Each line of the listing that contains "werden" should be found and copied.

::::

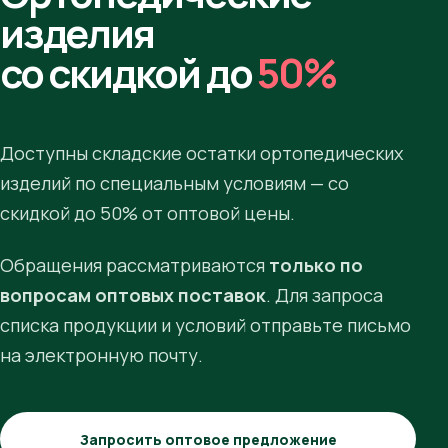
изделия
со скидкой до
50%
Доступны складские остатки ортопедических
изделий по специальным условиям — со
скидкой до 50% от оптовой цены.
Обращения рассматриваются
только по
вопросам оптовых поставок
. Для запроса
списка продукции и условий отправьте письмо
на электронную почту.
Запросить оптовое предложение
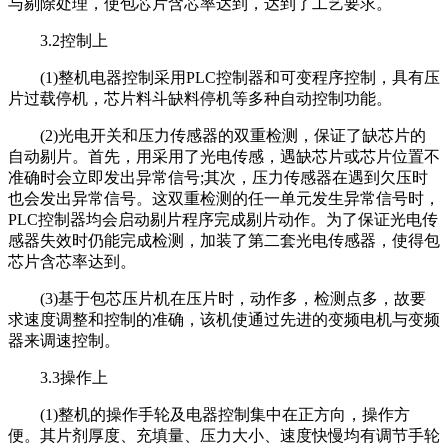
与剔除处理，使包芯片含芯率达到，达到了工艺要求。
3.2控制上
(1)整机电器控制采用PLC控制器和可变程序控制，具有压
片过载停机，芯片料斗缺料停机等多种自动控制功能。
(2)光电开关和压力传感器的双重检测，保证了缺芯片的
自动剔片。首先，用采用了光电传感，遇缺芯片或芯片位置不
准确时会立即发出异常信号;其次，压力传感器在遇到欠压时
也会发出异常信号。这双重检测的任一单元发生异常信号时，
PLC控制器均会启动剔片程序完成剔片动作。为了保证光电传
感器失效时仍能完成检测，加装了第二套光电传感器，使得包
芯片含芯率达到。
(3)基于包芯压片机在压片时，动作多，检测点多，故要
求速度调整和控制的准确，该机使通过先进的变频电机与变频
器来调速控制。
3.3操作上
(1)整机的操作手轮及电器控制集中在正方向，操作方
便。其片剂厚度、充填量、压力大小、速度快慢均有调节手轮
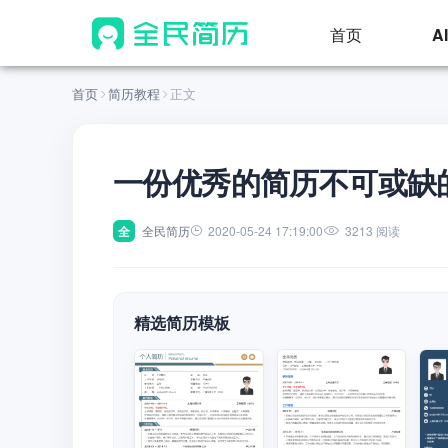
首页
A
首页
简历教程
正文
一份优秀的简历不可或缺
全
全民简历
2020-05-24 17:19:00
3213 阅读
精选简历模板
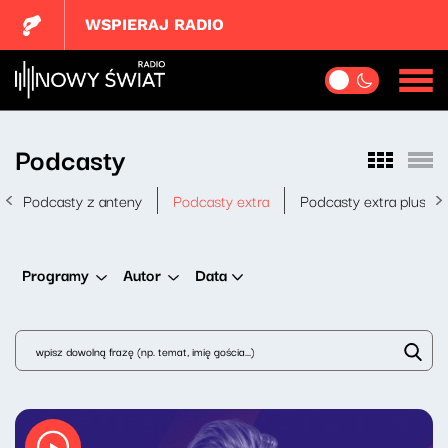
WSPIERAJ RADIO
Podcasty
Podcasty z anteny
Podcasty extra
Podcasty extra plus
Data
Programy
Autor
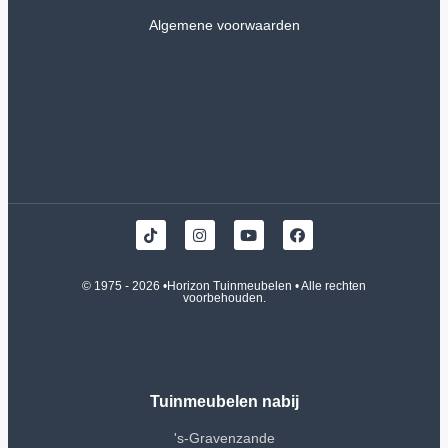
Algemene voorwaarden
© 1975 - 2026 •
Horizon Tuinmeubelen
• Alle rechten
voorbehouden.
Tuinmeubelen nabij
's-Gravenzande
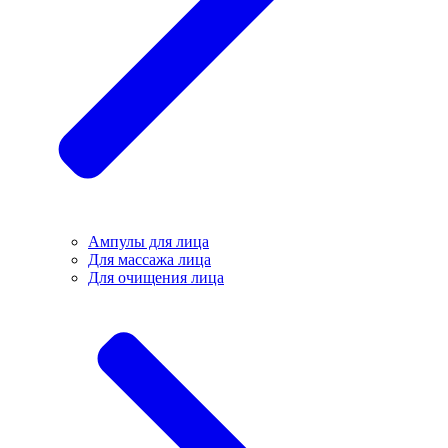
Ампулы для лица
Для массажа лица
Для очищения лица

::::

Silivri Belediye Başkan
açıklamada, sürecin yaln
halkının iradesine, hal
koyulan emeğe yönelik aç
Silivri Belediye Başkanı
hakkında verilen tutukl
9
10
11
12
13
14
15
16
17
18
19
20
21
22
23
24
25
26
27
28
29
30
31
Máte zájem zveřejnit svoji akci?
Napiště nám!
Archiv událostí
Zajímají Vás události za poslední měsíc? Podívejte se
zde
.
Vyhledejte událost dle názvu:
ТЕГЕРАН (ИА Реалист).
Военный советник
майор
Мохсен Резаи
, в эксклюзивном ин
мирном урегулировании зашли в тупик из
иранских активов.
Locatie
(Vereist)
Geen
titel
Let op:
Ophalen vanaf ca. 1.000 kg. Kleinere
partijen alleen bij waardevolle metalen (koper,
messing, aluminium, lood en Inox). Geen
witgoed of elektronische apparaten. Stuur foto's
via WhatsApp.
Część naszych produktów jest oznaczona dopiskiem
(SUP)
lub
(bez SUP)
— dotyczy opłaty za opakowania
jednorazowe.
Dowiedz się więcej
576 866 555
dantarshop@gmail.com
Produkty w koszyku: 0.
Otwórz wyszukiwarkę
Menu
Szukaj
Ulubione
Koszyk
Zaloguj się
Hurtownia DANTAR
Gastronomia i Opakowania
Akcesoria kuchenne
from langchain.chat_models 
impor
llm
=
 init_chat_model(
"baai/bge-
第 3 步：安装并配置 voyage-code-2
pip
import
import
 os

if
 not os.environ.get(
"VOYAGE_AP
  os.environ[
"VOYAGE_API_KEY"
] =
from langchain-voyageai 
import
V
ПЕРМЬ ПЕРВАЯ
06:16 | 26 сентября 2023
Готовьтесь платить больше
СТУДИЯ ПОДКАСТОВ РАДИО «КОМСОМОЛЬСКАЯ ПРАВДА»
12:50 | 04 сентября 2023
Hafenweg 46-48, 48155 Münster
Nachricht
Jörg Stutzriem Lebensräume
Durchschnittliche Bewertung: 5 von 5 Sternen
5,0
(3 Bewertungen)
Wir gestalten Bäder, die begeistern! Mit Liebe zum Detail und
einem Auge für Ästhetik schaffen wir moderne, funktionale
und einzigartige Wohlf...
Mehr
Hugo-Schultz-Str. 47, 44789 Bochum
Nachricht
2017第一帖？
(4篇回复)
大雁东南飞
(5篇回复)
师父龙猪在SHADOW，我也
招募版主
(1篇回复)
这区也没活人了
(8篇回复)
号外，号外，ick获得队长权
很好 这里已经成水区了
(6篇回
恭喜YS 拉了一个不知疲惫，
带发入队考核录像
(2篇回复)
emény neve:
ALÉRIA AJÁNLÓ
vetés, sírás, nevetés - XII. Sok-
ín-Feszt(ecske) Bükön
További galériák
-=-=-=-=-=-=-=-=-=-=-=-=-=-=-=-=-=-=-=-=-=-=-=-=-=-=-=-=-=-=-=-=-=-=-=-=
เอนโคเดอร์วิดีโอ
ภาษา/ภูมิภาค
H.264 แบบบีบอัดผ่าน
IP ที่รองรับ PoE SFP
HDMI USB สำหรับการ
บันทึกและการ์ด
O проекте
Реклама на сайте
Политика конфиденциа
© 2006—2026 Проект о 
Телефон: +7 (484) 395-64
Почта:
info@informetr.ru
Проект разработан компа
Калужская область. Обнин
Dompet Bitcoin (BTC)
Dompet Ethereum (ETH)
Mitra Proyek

::::

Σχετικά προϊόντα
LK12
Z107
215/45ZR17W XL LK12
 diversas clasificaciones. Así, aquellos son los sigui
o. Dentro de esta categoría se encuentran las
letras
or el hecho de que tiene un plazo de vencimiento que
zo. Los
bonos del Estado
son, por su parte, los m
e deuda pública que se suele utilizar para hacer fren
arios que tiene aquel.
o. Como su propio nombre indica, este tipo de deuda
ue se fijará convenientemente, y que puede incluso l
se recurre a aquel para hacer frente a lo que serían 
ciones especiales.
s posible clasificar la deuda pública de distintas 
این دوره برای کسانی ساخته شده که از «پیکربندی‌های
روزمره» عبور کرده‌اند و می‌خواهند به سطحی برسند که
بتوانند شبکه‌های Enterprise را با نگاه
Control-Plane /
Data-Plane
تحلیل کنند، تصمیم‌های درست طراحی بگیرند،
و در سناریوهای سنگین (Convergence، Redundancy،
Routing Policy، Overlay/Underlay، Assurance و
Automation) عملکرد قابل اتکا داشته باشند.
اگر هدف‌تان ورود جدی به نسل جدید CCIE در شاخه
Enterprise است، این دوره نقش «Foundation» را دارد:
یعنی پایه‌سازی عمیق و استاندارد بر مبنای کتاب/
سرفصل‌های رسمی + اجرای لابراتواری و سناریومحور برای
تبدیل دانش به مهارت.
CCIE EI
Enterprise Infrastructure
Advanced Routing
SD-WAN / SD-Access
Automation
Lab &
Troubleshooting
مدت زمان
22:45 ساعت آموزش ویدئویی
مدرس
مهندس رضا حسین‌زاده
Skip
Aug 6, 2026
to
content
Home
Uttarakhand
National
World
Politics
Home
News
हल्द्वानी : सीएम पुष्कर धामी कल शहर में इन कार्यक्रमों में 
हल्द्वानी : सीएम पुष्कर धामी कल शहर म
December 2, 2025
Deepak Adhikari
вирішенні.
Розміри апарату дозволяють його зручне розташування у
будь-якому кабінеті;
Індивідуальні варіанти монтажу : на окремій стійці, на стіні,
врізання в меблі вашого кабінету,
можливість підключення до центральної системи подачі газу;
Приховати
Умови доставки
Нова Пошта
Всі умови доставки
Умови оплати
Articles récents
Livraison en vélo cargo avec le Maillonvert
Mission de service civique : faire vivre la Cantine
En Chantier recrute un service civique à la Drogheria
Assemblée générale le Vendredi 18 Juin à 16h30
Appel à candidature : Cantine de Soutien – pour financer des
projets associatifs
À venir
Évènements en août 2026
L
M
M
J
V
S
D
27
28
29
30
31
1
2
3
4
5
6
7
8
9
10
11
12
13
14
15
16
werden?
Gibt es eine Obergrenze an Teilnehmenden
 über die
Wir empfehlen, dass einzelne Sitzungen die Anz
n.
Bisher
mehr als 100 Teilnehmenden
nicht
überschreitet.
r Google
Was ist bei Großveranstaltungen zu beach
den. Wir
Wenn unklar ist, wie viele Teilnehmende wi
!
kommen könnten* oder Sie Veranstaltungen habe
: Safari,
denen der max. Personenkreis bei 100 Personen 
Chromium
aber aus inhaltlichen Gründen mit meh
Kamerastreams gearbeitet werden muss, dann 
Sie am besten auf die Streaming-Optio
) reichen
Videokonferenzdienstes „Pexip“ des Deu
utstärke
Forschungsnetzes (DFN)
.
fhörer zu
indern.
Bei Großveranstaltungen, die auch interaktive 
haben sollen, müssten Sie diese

::::

REPLY ->
werden?
Kamerastreams gearbeitet werden muss, dann 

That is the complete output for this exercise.